Best Budget: Norpro Professional Meat Tenderizer
Made from plastic with no moving parts, this budget tenderizer can still get the job done. Rather than thin blades, it has spikes that leave larger holes to hold marinades and spices. Since the spikes aren’t as hard or sharp as metal blades, this tenderizer can be left loose in the kitchen gadget drawer without worrying about accidental cuts. The top handle is comfortable to hold when pressing the tenderizer into the meat, and it’s safe enough for kids to use. When it’s not being used for steaks, this tenderizer can be used to poke holes in potatoes or to dock dough before baking. It should be washed by hand.
Best Hammer: OXO Meat Tenderizer
Mallet-style meat tenderizers are quite popular and easy to use. Wield one-handed or with one hand over the other for a bit more power or control. There's a smooth side for flattening meat without creating any holes and a side with pyramid-shaped teeth for tenderizing. The head is angled so it hits the meat flatly while using a normal hammering motion. Like other OXO products, this tenderizer has a comfortable, soft-touch handle.

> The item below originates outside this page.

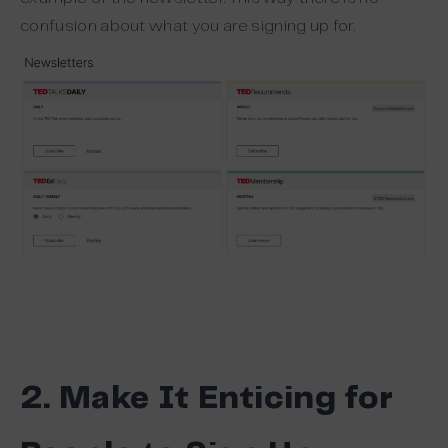
confusion about what you are signing up for.
2. Make It Enticing for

Best with Blades: Jaccard Meat Maximizer Tenderizer
One of the original bladed meat tenderizers for home use, this updated model has 45 blades that plunge all the way through a steak, chop, or boneless chicken breast for more tender, easy-to-marinate meat. Since it has so many blades, this tool makes short, easy work of tenderizing: Just press down to send the blades out, and they retract automatically as the tenderizer is lifted away from the meat. While this doesn’t flatten meat like a mallet-style tenderizer, the meat can get a little thinner as the meat relaxes and spreads out. This can be washed in the top rack of the dishwasher, and for a more thorough cleaning, the blade assembly can be removed to be cleaned separately.

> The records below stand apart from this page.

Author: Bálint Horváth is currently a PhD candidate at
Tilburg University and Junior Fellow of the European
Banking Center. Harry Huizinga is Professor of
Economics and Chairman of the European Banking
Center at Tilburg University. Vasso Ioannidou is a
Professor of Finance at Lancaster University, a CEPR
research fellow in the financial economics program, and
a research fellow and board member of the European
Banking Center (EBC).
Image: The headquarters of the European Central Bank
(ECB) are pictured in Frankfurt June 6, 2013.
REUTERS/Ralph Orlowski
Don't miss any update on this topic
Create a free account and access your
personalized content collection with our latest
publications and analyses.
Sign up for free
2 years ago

Best Pounder: Norpro Grip-EZ Reversible Tenderizer/Pounder
Similar to a hammer-style tenderizer but perhaps easier on the wrists, this tool has a dual-sided round base that screws onto the handle. The flat side of the base pounds and flattens meat, and the other side has spikes to tenderize. To use, you simply hold it by the Santoprene handle and pound straight down, a motion that's a bit more precise than swinging a hammer. The base is wider than most mallet-style tenderizers, so less pounding is needed before you’re breading your pork for your favorite schnitzel recipe. The Norpro should be hand washed.
Best Splurge: Rösle Meat Tenderizer
This stainless steel tenderizer works similarly to a meat mallet, but its base is wide and flat like a spatula. This allows the tool to hit a wider portion of the meat with each blow for even results—great when working with uneven cuts like chicken breasts. The heavy weight provides extra power so fewer hits are needed to flatten the meat for breading or for quick pan-frying. There's a loop at the end of the handle for hanging, but it also fits easily into a drawer alongside spatulas. The joint between the base and handle is seamless, so food won’t get stuck, and it’s dishwasher safe for easy cleaning.
Best Cuber: Weston Manual Meat Cuber-Tenderizer
Perfect for making cube steaks at home, this manual cuber is easy to operate and handy for cube steaks, Swiss steaks, chicken-fried steaks, and more. There will be no need to look for cube steaks at the grocer or to ask the butcher to run a steak through his machine—you can do it at home with any meat you have, whether steak, pork, chicken, or game meat. It works like a pasta roller: Just feed the meat in at the top, crank the handle, and the meat meets 31 stainless steel blades that pierce and tenderize it. This cuber can handle meats up to 5 inches wide and 1 1 /4 inch thick, and it disassembles easily for cleanup with the work is done.